The information on Theophilus Moultrie Kelsall is fragmentary, contradictive and confusing for he was born in Fareham, Hants, England on 22 June 1831 (as on gravestone) but also given elsewhere as 1832, the son of John Theophilus Kelsall and Elizabeth Anne Stephens. He had 6 siblings, of whom Ellen Hume Kelsall (married name Fowke) his oldest sister was a correspondent. He was buried in Northam, Devon where his death is inscribed as being 8 May 1910 at Youngaton, Westward Ho! where his wife Marie (Maria) Anna Kelsall (daughter of Professor H.W. Brutger, also spelt Brutzer) is interred as well as his elder son Conrad Moultrie Kelsall is buried there, with his wife, Piera Migliorini Kelsall.
Theophilus entered the Royal Navy ca. 1851, rose to the rank of Captain and commander of several ships and retired in 1870 to the coast guard at Ramsgate.

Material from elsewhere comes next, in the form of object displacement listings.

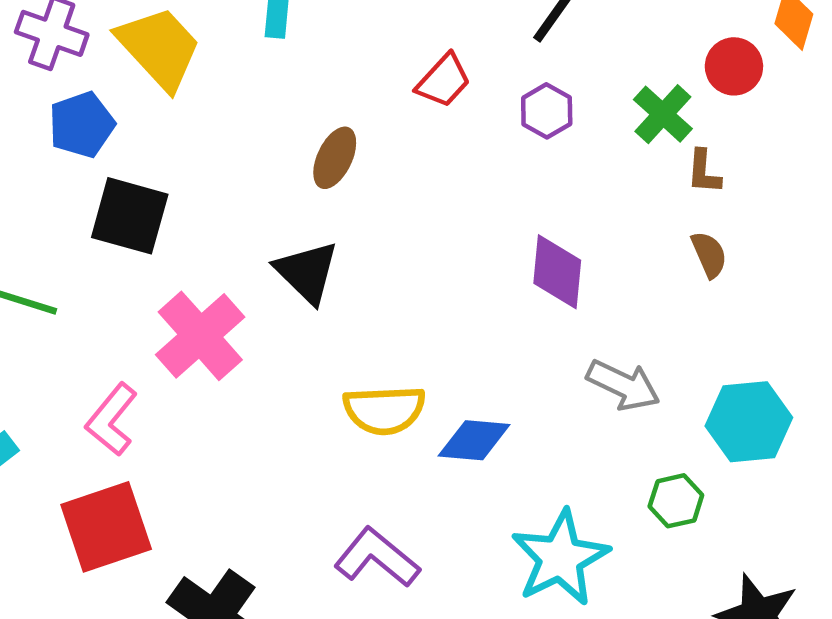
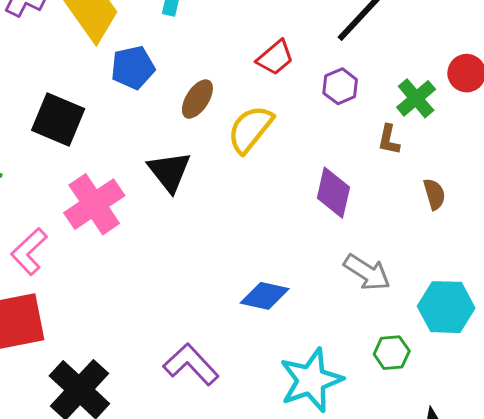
blue pentagon: (82, 125) -> (133, 68), moved
brown L-shape: (704, 172) -> (389, 140), moved
yellow semicircle: (384, 410) -> (250, 129), moved, turned 124

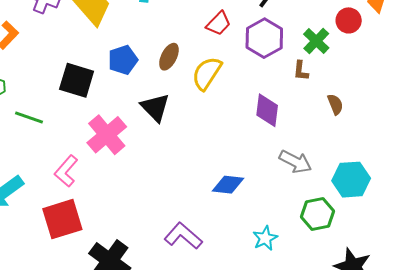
blue pentagon: (133, 68) -> (123, 60), moved
purple hexagon: (340, 86) -> (264, 38), size x1.6
green hexagon: (392, 353) -> (318, 214), size x1.4
cyan star: (311, 380) -> (265, 238), size x0.6

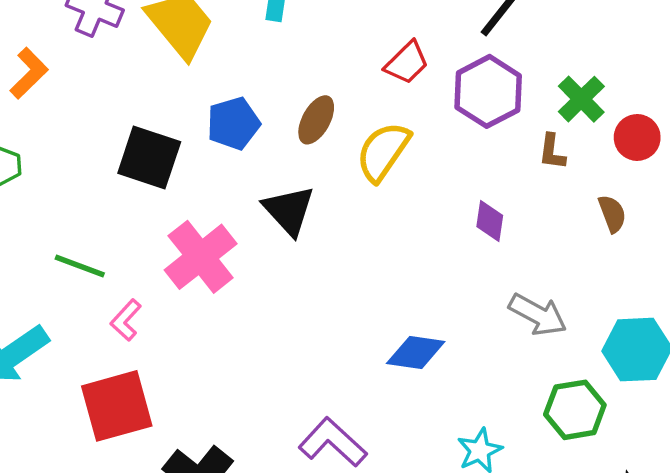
red circle: (349, 20) -> (637, 137), moved
purple diamond: (267, 110) -> (490, 221), size x0.7
green line: (29, 117) -> (80, 266), moved
pink L-shape: (66, 171) -> (126, 320), size x0.7

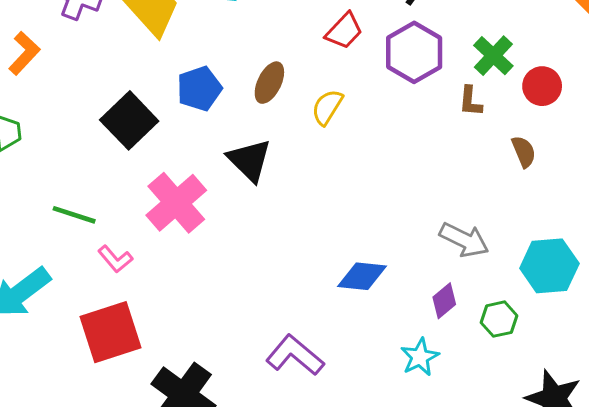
yellow semicircle: (383, 152) -> (327, 107), size x0.7
black square: (149, 158) -> (129, 120), turned 30
purple diamond: (490, 221) -> (444, 301), moved, turned 44
pink L-shape: (126, 320) -> (115, 259), turned -80
green hexagon: (575, 410) -> (499, 319), size x0.7

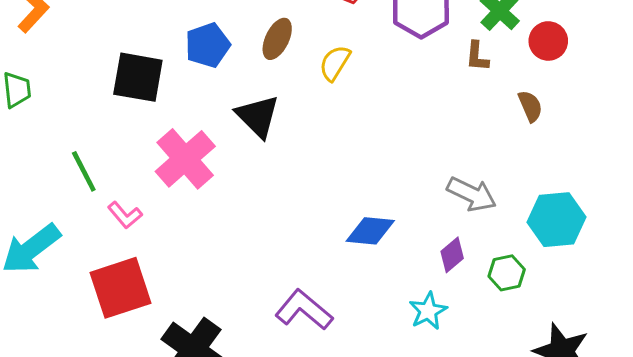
black square: (129, 120) -> (138, 77), turned -36
green line: (74, 215) -> (84, 171), turned 45

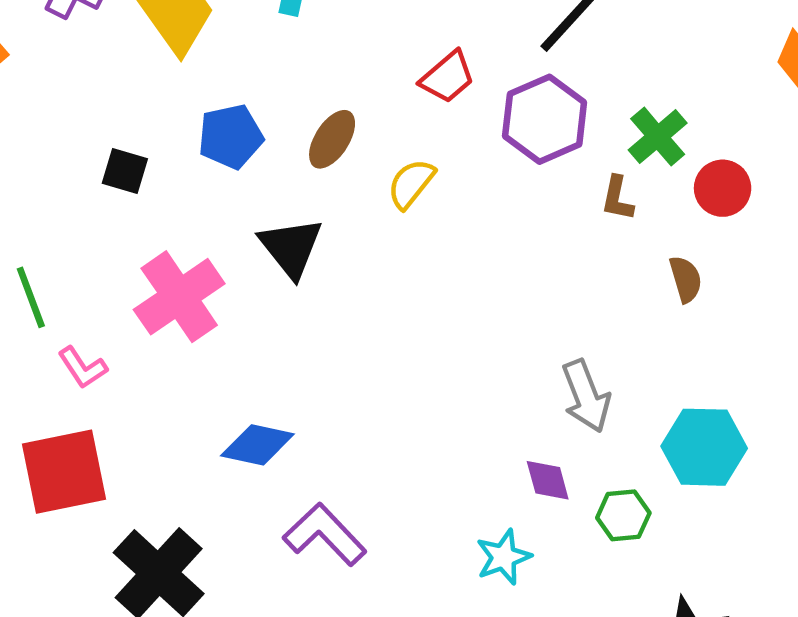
black square: (138, 77) -> (125, 171), size x0.6
gray arrow: (472, 194) -> (586, 396), turned 36
blue diamond: (370, 231) -> (257, 445), moved
purple diamond: (452, 255) -> (548, 480), turned -72

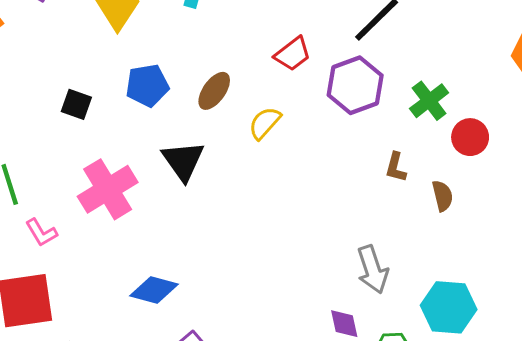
brown L-shape: (617, 198) -> (396, 167), moved

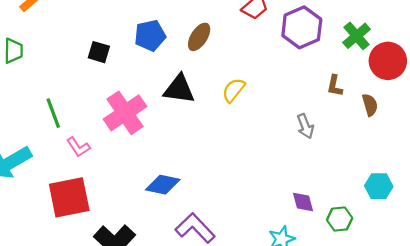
yellow semicircle: (265, 123) -> (234, 90), moved
red circle: (470, 137) -> (388, 61), size x1.4
black triangle: (183, 161) -> (179, 89), turned -44
gray arrow: (373, 269) -> (305, 126), moved, size x0.7
cyan hexagon: (449, 307) -> (379, 186), size x0.7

A picture of the young Theophilus in uniform is seen in Figure 6.
He married his wife Maria Anna about 1845 and they had 9 children, 7 daughters an 2 sons, of which the elder Conrad Moultrie was third in line, followed by his brother Alfred H. Kelsall. Three of his daughters were born in France. The entire family is seen in a later photo and Conrad has not yet been distinguished from his younger brother (Figure 7). This association of the father and son with Australia as described in the two letters is not mentioned elsewhere at the many websites I have visited in researching the family. Why Theophilus had money in the hands of the Melbourne firm of solicitors has not been mentioned before and how Conrad decided to buy land at Cairns, in coastal north Queensland is totally obscure. The sum of £500 that he received from his father would have afforded him to purchase a large property. It is possible that he was living in Australia in the late 1890s, but this was probably only temporary for he was buried in Devon, England.